== Task details ==
Where the records below show a line containing "оком уровне. За", start copying; end with the line containing "х развития национальной", and copy it too.

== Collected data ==
***

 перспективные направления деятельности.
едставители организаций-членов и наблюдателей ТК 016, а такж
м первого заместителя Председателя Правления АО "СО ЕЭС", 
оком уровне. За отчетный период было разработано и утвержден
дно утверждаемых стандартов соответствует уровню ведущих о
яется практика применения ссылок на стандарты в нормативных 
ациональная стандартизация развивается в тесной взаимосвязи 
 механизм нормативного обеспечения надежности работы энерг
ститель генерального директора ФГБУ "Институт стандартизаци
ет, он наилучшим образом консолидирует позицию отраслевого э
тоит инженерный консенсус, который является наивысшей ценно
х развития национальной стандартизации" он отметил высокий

***

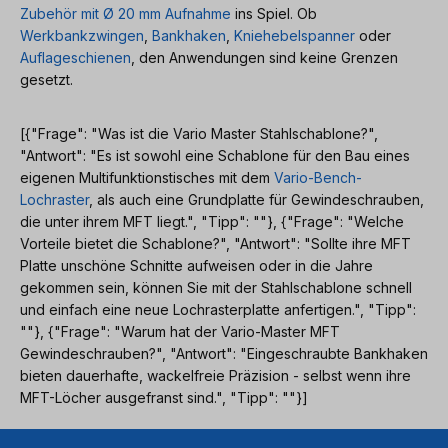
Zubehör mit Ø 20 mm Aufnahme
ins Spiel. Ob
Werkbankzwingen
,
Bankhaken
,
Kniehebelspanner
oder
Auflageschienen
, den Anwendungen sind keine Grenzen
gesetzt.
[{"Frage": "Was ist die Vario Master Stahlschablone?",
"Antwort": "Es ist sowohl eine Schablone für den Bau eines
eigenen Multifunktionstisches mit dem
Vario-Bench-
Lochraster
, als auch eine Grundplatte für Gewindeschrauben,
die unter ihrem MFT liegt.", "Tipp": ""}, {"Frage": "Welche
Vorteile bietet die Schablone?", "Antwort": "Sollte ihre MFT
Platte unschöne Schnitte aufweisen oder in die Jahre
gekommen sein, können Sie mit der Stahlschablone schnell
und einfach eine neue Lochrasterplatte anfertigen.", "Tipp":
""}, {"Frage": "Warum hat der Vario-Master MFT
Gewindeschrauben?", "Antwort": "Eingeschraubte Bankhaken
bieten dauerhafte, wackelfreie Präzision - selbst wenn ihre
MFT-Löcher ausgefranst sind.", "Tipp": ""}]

***

== Response to the exercise ==
оком уровне. За отчетный период было разработано и утвержден
дно утверждаемых стандартов соответствует уровню ведущих о
яется практика применения ссылок на стандарты в нормативных 
ациональная стандартизация развивается в тесной взаимосвязи 
 механизм нормативного обеспечения надежности работы энерг
ститель генерального директора ФГБУ "Институт стандартизаци
ет, он наилучшим образом консолидирует позицию отраслевого э
тоит инженерный консенсус, который является наивысшей ценно
х развития национальной стандартизации" он отметил высокий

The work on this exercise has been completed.